Nurture and Environment: Moral Outcomes

Nurture and Environment: Moral Outcomes

A person’s morality is developed over their lifetime, and it can be either good or bad (Devries, 1994). The state of someone’s morality depends on how they handle different situations at each stage of moral development. Children are faced with different moral dilemmas as they grow up.

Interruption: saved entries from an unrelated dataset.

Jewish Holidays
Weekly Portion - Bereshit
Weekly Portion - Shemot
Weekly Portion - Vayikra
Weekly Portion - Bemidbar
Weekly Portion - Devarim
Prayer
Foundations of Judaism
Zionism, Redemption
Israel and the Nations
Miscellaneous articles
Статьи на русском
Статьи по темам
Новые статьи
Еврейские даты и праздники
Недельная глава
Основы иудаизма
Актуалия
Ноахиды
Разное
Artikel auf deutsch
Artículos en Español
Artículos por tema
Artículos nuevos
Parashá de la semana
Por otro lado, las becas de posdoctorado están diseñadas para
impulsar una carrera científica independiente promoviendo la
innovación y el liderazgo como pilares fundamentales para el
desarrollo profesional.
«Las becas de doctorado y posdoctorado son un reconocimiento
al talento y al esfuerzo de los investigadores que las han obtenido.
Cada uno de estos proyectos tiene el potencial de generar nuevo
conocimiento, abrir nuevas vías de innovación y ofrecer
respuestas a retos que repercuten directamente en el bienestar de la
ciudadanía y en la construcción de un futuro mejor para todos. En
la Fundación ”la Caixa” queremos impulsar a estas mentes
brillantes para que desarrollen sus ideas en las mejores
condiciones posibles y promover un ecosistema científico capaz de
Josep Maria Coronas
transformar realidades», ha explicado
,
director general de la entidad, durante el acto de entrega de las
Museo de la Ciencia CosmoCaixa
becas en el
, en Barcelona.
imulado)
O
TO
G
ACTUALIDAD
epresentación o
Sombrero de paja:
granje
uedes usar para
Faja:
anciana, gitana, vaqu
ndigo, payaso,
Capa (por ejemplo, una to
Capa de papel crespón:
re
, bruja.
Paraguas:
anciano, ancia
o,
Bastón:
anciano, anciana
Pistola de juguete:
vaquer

According to Jean Piaget, at first, children start by following rules and regulations strictly and obey any form of authority (Monica Keller, 1993). Children at this stage are more anxious with the upshots of an action more than the intents of doing the action. This is because they have a one-way view of rules and regulations allied to adult moral thought and with the different forms of moral pragmatism. The way children are nurtured has a big influence on their morals in their lifespan. If the outcome of certain actions is bad, then they are likely to refrain from partaking in that action. If the nurturer does not control the children’s actions, then the children might grow up having bad morals.

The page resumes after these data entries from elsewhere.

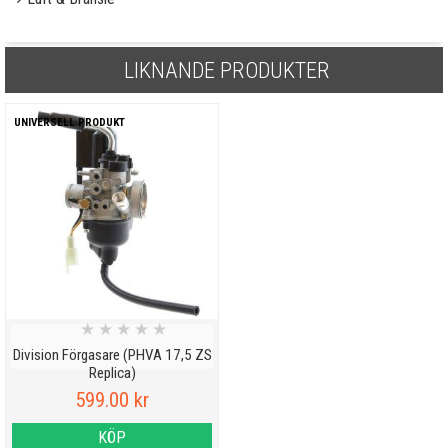
LIKNANDE PRODUKTER
UNIVERSELL PRODUKT
★
★
★
★
★
Division Förgasare (PHVA 17,5 ZS
Replica)
599.00 kr
KÖP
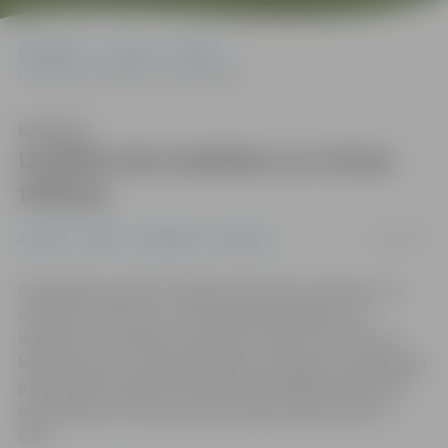
Sākumlapa
Jaunumi
Pilsēta
Uzsākta ielu kaisīšana un ietvju tīrīšana
Klausīties
Uzsākta ielu kaisīšana un ietvju
tīrīšana
20/02/2023
Jaunumi
Pilsēta
Sabiedrība
Satiksme
Pašvaldības iestāde “Pilsētsaimniecība” informē, ka ir
uzsākta tranzīta un 3. maršruta jeb asfaltēto ielu
kaisīšana ar pretslīdes materiālu. Tāpat tiek tīrītas un
kaisītas ietves. Par pamanītajām ielu seguma problēmām
pilsētā iedzīvotāji aicināti ziņot Pašvaldības operatīvās
informācijas centram pa iedzīvotāju atbalsta tālruni
8787.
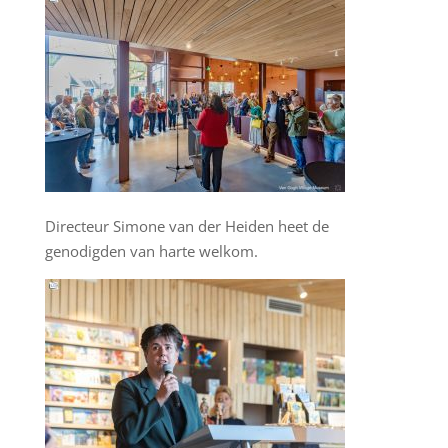
Directeur Simone van der Heiden heet de
genodigden van harte welkom.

The environment also plays a role in the moral outcomes of people (Gilligan, 1982). The association children have with adults in whatever setting directly affects their morals in their lifespan. In the normal society, power is handed from the elders, so when children interact with other children who are used to receiving orders from adults sometimes have challenges (Gosling, 1969). With these new challenges, children start balancing their actions to find a fair landing with their peers. How these children consider the different options to come up with the solutions contributes to the morals they have in their lifetime.

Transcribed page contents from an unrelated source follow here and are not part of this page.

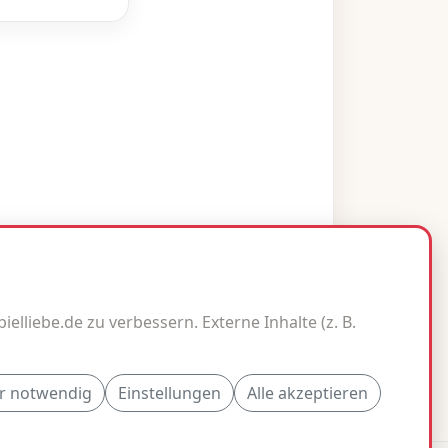
elliebe.de zu verbessern. Externe Inhalte (z. B.
Impressum
Datenschutz
Kontakt
r notwendig
Einstellungen
Alle akzeptieren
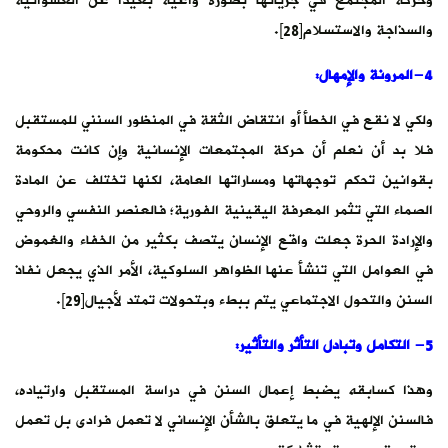
وحركة المجتمع في جريانها بصورة واعية بعيداً عن العشوائية
والسذاجة والاستسلام[28].
4-المرونة والإمهال:
ولكي لا نقع في الخطأ أو انتقاض الثقة في المنظور السنني للمستقبل
فلا بد أن نعلم أن حركة المجتمعات الإنسانية وإن كانت محكومة
بقوانين تحكم توجهاتها ومساراتها العامة، لكنها تختلف عن المادة
الصماء التي تثمر المعرفة اليقينية الفورية؛ فالعنصر النفسي والروحي
والإرادة الحرة جعلت واقع الإنسان يتصف بكثير من الخفاء والغموض
في العوامل التي تنشأ عنها الظواهر السلوكية، الأمر الذي يجعل نفاذ
السنن والتحول الاجتماعي يتم ببطء وبتحولات تمتد لأجيال[29].
5-
التكامل وتبادل التأثر والتأثير
:
وهذا كسابقه يضبط إعمال السنن في دراسة المستقبل وارتياده،
فالسنن الإلهية في ما يتعلق بالشأن الإنساني لا تعمل فرادى بل تعمل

In conclusion, both nurture and environment contribute to the morals of a person. A nurturer teaches a child good and bad by giving different outcomes to different actions. The environment is an important factor because it is where they learn to interact with others ad the decisions they make dictate the morals they will have.




Devries, R. A. (1994). Moral Classrroms, Moral Children: Creating a constructivist Atmosphere in Early Education. New York: Teacher’s College Press.

Gilligan, C. (1982). In a Different Voice: Psychological Theory and Women’s Developmennt. Cambridge: Havard University Press.

Gosling, D. A. (1969). Stage and Sequence: The Cognitive-Development Approach to Socialization. Chicago: Rand McNally.

Monica Keller, E. W. (‘1993). The Development of the Moral Self From childhood to Adolescence ‘In Moral Self. Cambridge: MIT Press.